In order to determine how many of the silent articulations could be recognized by our participants in the incongruent condition and to evaluate their lip-reading abilities (which are often thought to contribute to SIN perception), we selected 20 silent articulations from the list of 96 used and asked each participant (in a separate session) to provide their best guess as to what word they thought the speaker was producing. The list of 20 words used for this task is shown in Table 1. In order to select words that reflected the diversity of lexical items used for the main task, this set of words included both one- and two-syllable words and contained items that started with either a labial (closed mouth) or an alveolar (open mouth) sound. No cues to the words’ identity were provided. This part of the Matching task is referred to henceforth as the lip-reading component of the Matching task.

Table 1.

Words presented in the lip-reading component of the Matching task

Bilabial/labiodental onset
Alveolar onset
one-syllable words
two-syllable words
one-syllable words
two-syllable words
boy
pumpkin
dog
necklace
mop
mailman
tree
donkey
farm
window
lamb
sweater
beach
balloon
knife
zipper
woods flower scarf teacher

All words were pronounced by a female talker dressed in a piglet costume. Participants were told that the paradigm was designed to be child-friendly. The actor’s mouth area was left free of makeup except for bright lipstick and therefore did not in any way obscure natural muscle movements of the lower face during articulation. Words were recorded with a Marantz digital recorder (model PMD661) and an external microphone (Shure Beta 87) at a sampling rate of 44,100 Hz. Sound files were edited in the Praat software (Boersma & Weenink, 2011) so that the onset and offset of sound were preceded by 50 ms of silence. Final sound files were root-mean-square normalized to 70 dB. All videos were recorded with the Canon Vixia HV40 camcorder. The video’s frame per second rate was 29.97. The audio track of the video recording was then removed in Adobe Premier Pro CS5 (Adobe Systems Incorporated, USA). Articulation portions of videos ranged from 1133 ms (for "car") to 1700 ms (for "sandbox").The audio recording with the Marantz recorder happened simultaneously with the video recording. Therefore, all auditory words presented as primes were true matches to the silent articulations presented as targets. Stimulus presentation and response recording was controlled by the Presentation program (www.neurobs.com). Each video was edited so that it started one frame prior to the onset of the first noticeable articulation movement.

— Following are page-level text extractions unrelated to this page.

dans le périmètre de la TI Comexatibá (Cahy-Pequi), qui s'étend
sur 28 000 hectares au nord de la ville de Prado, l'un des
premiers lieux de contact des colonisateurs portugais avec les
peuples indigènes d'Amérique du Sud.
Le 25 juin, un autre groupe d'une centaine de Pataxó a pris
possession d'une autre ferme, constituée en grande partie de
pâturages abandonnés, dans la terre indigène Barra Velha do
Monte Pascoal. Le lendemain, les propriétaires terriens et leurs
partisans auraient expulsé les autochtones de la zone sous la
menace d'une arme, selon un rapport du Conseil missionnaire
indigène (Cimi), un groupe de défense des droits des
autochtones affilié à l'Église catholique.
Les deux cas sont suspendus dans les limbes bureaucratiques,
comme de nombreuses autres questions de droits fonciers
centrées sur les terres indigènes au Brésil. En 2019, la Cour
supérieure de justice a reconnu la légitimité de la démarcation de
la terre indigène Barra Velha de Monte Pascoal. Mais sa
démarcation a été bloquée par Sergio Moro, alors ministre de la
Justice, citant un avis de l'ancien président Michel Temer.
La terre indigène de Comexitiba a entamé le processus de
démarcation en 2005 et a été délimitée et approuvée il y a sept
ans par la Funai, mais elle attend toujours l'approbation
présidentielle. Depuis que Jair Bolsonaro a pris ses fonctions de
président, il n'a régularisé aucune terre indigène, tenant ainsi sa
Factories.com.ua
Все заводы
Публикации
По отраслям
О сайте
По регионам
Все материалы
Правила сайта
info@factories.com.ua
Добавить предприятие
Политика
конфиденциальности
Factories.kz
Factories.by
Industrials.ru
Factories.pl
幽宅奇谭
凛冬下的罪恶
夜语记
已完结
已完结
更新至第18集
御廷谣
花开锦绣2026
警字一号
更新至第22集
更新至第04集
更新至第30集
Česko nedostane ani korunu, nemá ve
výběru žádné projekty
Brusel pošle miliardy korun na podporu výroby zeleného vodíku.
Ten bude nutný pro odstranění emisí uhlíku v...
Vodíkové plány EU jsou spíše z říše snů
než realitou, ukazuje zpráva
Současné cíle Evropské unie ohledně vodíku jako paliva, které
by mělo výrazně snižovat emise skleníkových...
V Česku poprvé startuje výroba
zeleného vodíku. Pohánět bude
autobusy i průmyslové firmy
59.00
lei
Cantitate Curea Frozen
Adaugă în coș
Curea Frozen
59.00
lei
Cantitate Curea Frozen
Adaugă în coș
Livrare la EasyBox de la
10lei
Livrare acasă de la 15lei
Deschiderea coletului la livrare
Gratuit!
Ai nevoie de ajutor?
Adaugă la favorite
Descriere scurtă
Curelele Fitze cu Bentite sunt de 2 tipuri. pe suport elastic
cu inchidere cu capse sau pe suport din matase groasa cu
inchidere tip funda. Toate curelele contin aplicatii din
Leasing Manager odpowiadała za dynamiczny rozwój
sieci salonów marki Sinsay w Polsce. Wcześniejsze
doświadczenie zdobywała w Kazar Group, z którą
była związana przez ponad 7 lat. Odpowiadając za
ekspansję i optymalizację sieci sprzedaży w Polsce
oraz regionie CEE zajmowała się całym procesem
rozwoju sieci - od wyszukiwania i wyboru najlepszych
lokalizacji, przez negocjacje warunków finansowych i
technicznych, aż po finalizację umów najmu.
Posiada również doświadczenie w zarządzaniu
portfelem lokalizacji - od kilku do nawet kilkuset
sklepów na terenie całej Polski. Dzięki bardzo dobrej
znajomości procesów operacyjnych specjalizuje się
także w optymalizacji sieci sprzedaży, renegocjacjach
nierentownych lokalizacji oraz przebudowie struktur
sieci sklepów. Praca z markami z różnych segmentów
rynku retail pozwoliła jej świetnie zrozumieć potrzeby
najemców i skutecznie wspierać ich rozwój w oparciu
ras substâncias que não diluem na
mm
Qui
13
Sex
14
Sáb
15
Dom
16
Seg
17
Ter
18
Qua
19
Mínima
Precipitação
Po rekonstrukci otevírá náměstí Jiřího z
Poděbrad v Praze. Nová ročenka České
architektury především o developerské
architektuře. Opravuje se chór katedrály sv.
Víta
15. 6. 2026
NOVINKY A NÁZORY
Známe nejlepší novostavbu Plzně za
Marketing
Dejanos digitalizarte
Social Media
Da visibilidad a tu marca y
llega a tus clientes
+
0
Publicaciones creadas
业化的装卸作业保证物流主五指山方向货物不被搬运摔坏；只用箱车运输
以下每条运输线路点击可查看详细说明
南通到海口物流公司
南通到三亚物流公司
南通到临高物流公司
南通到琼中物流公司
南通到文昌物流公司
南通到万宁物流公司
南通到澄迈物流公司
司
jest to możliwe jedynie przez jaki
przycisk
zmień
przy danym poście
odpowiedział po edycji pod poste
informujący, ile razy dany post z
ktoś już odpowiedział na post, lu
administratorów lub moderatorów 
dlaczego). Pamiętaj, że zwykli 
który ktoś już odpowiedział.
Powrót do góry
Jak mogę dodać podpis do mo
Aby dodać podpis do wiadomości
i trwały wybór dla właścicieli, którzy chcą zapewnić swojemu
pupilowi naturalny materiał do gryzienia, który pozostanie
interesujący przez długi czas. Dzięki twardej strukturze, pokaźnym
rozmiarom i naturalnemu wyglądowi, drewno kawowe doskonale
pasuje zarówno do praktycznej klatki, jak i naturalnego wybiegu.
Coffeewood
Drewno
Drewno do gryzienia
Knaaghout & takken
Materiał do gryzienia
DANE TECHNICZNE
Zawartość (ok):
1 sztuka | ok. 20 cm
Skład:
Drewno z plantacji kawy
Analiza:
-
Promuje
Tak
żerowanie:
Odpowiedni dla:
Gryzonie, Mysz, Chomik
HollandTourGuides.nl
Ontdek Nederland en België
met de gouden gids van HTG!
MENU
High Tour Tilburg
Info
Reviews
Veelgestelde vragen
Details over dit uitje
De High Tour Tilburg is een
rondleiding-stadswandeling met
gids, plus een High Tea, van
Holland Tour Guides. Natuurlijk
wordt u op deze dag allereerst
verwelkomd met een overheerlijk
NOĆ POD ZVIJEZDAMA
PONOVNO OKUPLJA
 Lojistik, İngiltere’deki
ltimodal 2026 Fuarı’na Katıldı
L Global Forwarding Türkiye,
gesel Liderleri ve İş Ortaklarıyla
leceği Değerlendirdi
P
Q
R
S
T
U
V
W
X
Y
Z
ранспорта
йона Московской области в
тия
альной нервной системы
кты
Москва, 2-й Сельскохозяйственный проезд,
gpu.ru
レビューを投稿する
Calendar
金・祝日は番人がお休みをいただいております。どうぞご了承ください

In the second experiment (referred to henceforth as the speech-in-noise (SIN) task), participants were asked to listen to the same 96 words used in the Matching task. However, this time these words were embedded in a two-talker babble masker. The masker consisted of two female voices reading popular children’s stories. One sample was 3 minutes and 8 seconds long (by talker 1), and the other was 3 minutes and 28 seconds long (by talker 2). Both samples were manually edited in Praat to remove silent pauses greater than 300 ms and then repeated without discontinuity. The streams from the two talkers were root-mean-square normalized to 75 dB, mixed, and digitized using a resolution of 32 bits and a sampling rate of 24.414 kHz. The 96 stimuli words were root-mean-square normalized to 70 dB, resulting in the −5 dB signal-to-noise ratio.

A schematic representation of the SIN trial is shown in Figure 2. This task had 2 conditions – auditory only (A) and audiovisual (AV), which were administered on two separate days. The order of A and AV conditions was counterbalanced across participants, but each participant did both. The babble masker started 3 seconds prior to the first trial and was presented continuously until the end of the experiment. In the AV condition, participants saw videos of a talker producing each of 96 words. Each video was preceded and followed by a static image of a talker with a closed mouth, which lasted for 1,000 ms. In the A condition, the same static images of the talker were present; however, the video portion was replaced with an image of the talker with her mouth open (see Figure 2). The appearance of the open-mouth picture in the A condition thus cued participants to the fact that the onset of the target word was imminent without providing any visual cues to its identity. Previous research shows that visual cues that reliably predict the onset of the auditory signal significantly improve the latter’s detection threshold (ten Oever, Schroeder, Poeppel, van Atteveldt, & Zion-Golumbic, 2014). The inclusion of the cue to the target word onset in the A condition aimed to make the attentional demands of the A and AV conditions more similar and to ensure that the remaining differences would be due to the presence of the articulatory movements in the AV condition. Word presentations in both conditions were separated by 3 seconds, during which participants provided their verbal response about what they had heard. When unsure, participants were encouraged to give their best guess or to say “I don’t know.” No EEG recordings were collected during this task.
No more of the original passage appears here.